Records drawn from a dataset:
::::::::

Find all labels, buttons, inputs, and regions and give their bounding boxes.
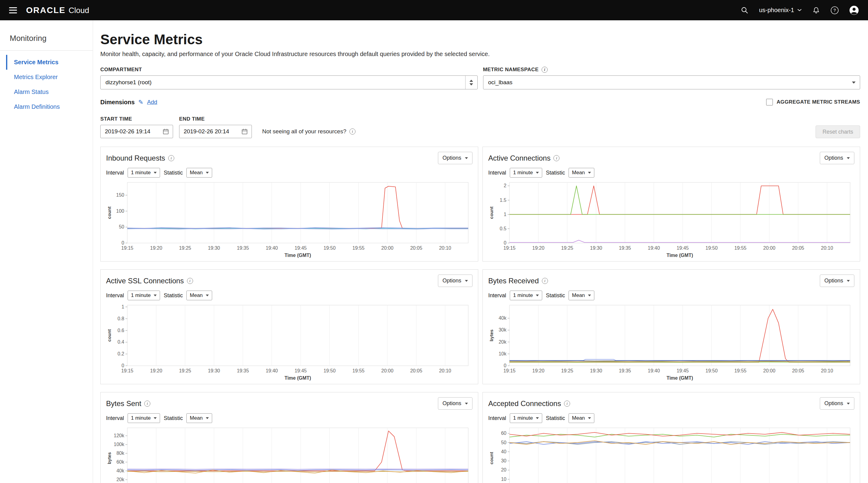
chart-options-button[interactable]: Options [438,275,472,287]
chart-title: Accepted Connections [488,399,561,408]
svg-text:20:10: 20:10 [821,246,833,251]
spinner-icon[interactable] [465,76,477,89]
add-dimension-link[interactable]: Add [147,99,157,105]
edit-pencil-icon[interactable]: ✎ [138,98,143,106]
chevron-down-icon [154,172,157,173]
options-label: Options [824,400,843,407]
calendar-icon[interactable] [162,128,169,135]
interval-label: Interval [106,415,124,421]
svg-text:19:50: 19:50 [706,246,718,251]
info-icon[interactable]: i [349,128,355,134]
region-label: us-phoenix-1 [759,7,794,13]
info-icon[interactable]: i [168,155,174,161]
interval-label: Interval [488,415,506,421]
interval-select[interactable]: 1 minute [128,291,160,300]
chart-plot: 19:1519:2019:2519:3019:3519:4019:4519:50… [106,302,472,382]
statistic-select[interactable]: Mean [568,413,594,423]
chevron-down-icon [536,172,539,173]
interval-select[interactable]: 1 minute [510,291,542,300]
page-subtitle: Monitor health, capacity, and performanc… [100,51,860,58]
svg-text:19:35: 19:35 [619,246,631,251]
svg-text:100: 100 [116,208,124,214]
chart-title: Inbound Requests [106,154,165,162]
svg-text:19:55: 19:55 [352,368,365,373]
statistic-select[interactable]: Mean [568,291,594,300]
interval-select[interactable]: 1 minute [510,168,542,178]
info-icon[interactable]: i [553,155,559,161]
info-icon[interactable]: i [187,278,193,284]
notifications-bell-icon[interactable] [812,6,820,14]
start-time-input[interactable]: 2019-02-26 19:14 [100,125,173,138]
options-label: Options [442,155,461,161]
svg-text:0.6: 0.6 [118,328,124,333]
interval-value: 1 minute [513,415,533,421]
sidebar-item-service-metrics[interactable]: Service Metrics [6,55,93,70]
calendar-icon[interactable] [241,128,248,135]
chart-options-button[interactable]: Options [438,152,472,164]
chevron-down-icon [154,294,157,296]
svg-text:19:30: 19:30 [208,368,220,373]
charts-grid: Inbound Requests i Options Interval 1 mi… [100,147,860,483]
menu-icon[interactable] [9,7,17,13]
info-icon[interactable]: i [144,400,150,407]
chevron-down-icon [852,82,856,84]
svg-text:80k: 80k [116,451,125,456]
svg-text:Time (GMT): Time (GMT) [666,376,693,381]
chart-title: Bytes Received [488,277,539,285]
sidebar-item-alarm-definitions[interactable]: Alarm Definitions [6,99,93,114]
svg-text:19:15: 19:15 [503,368,516,373]
main-content: Service Metrics Monitor health, capacity… [93,20,868,483]
chart-card-active-connections: Active Connections i Options Interval 1 … [483,147,860,261]
chevron-down-icon [536,294,539,296]
chevron-down-icon [154,417,157,419]
svg-text:20:05: 20:05 [410,246,422,251]
svg-text:bytes: bytes [489,329,494,341]
chart-options-button[interactable]: Options [820,152,855,164]
chevron-down-icon [206,172,209,173]
chevron-down-icon [588,172,591,173]
info-icon[interactable]: i [564,400,570,407]
svg-text:19:45: 19:45 [677,246,689,251]
chart-title: Active Connections [488,154,550,162]
statistic-value: Mean [190,292,203,298]
chart-options-button[interactable]: Options [820,275,855,287]
interval-select[interactable]: 1 minute [510,413,542,423]
aggregate-checkbox[interactable] [766,99,773,105]
reset-charts-button[interactable]: Reset charts [815,125,860,138]
topbar: ORACLE Cloud us-phoenix-1 ? [0,0,868,20]
sidebar-item-alarm-status[interactable]: Alarm Status [6,85,93,99]
compartment-select[interactable]: dizzyhorse1 (root) [100,75,478,89]
divider [0,50,93,51]
chart-options-button[interactable]: Options [820,397,855,410]
search-icon[interactable] [741,6,749,14]
interval-select[interactable]: 1 minute [128,168,160,178]
statistic-select[interactable]: Mean [568,168,594,178]
end-time-input[interactable]: 2019-02-26 20:14 [179,125,252,138]
info-icon[interactable]: i [541,67,548,73]
chart-options-button[interactable]: Options [438,397,472,410]
options-label: Options [824,155,843,161]
svg-text:20:00: 20:00 [381,246,393,251]
statistic-select[interactable]: Mean [186,291,212,300]
svg-text:20:10: 20:10 [821,368,833,373]
chart-card-active-ssl-connections: Active SSL Connections i Options Interva… [100,269,478,384]
svg-text:1: 1 [122,304,124,310]
statistic-select[interactable]: Mean [186,168,212,178]
svg-text:19:55: 19:55 [734,368,746,373]
svg-text:19:20: 19:20 [532,246,544,251]
user-avatar[interactable] [849,5,859,15]
chevron-down-icon [588,417,591,419]
sidebar-item-metrics-explorer[interactable]: Metrics Explorer [6,70,93,85]
svg-text:0: 0 [504,240,506,246]
interval-select[interactable]: 1 minute [128,413,160,423]
chevron-down-icon [847,280,850,282]
metric-namespace-select[interactable]: oci_lbaas [483,75,861,89]
help-icon[interactable]: ? [830,6,839,14]
info-icon[interactable]: i [542,278,548,284]
svg-text:40k: 40k [116,468,125,473]
svg-text:0: 0 [122,240,124,246]
region-selector[interactable]: us-phoenix-1 [759,7,802,13]
svg-text:19:45: 19:45 [294,368,307,373]
oracle-cloud-logo: ORACLE Cloud [26,5,89,15]
statistic-select[interactable]: Mean [186,413,212,423]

::::::::

Required work »
From the entries, report each line that includes the word "card".

Solution to this exercise »
chart-card-active-connections: Active Connections i Options Interval 1 … [483,147,860,261]
chart-card-active-ssl-connections: Active SSL Connections i Options Interva… [100,269,478,384]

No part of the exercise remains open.